An actor turns the tables on a brutal critic in ‘Bring the House Down'

In his 1878 travel book 'Edinburgh: Picturesque Notes,' Robert Louis Stevenson declared that his native city wouldn't appeal to everyone. 'For all who love shelter and the blessings of the sun, who hate dark weather and perpetual tilting against squalls, there could scarcely be found a more unhomely and harassing place of residence,' he wrote. In Charlotte Runcie's Edinburgh-set debut, the weather is the least of her characters' problems. For the man at the heart of the book — and at the center of a potentially reputation-destroying and career-ending furor — the Scottish capital proves to be 'unhomely and harassing' as a result of his reckless actions and ruthless words.
'Bring the House Down' plays out during the Edinburgh Fringe, the annual arts festival that comprises a dizzying range of actors, musicians, comedians and artists.

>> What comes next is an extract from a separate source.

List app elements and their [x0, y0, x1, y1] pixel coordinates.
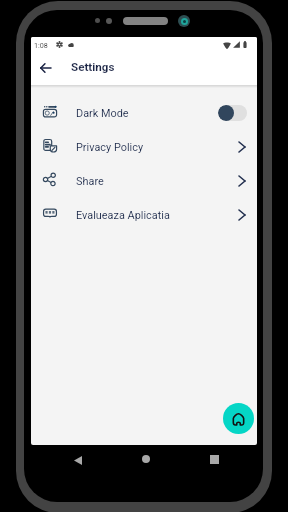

Runcie, who is British, spent years as a journalist reviewing shows at the Fringe, and she channels her experience of the event in general and cutthroat criticism in particular in her accomplished novel.
Alex Lyons, chief theater critic at a London newspaper, is a man of extremes who awards shows either five stars or, as is more often the case, one star. 'Anything in between was air.' At the Fringe, he writes a lacerating review of American performance artist Hayley Sinclair's first-ever one-woman show, 'Climate Emergence-She.' Later on, Alex meets Hayley at a bar and takes her back to his place for a one-night stand — while conveniently neglecting to mention his hatchet job, which has gone to press.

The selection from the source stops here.